Saved entries

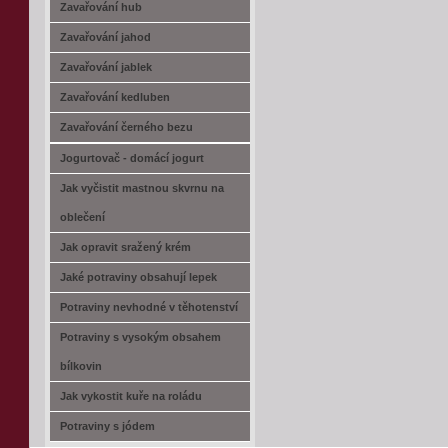
Zavařování hub
Zavařování jahod
Zavařování jablek
Zavařování kedluben
Zavařování černého bezu
Jogurtovač - domácí jogurt
Jak vyčistit mastnou skvrnu na
oblečení
Jak opravit sražený krém
Jaké potraviny obsahují lepek
Potraviny nevhodné v těhotenství
Potraviny s vysokým obsahem
bílkovin
Jak vykostit kuře na roládu
Potraviny s jódem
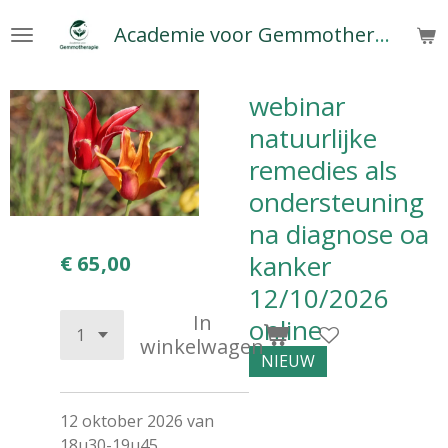
Ga
Academie voor Gemmotherapie
direct
naar
de
webinar
hoofdinhoud
natuurlijke
remedies als
ondersteuning
na diagnose oa
kanker
€ 65,00
12/10/2026
In
online
winkelwagen
NIEUW
12 oktober 2026 van
18u30-19u45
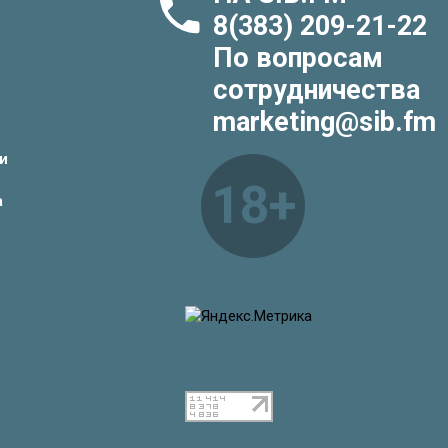
8(383) 209-21-22
По вопросам
сотрудничества
marketing@sib.fm
и
18+
а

Problem to work on: Give only the count of lines in the data that include the string "Zavařování".

Response to this task: 5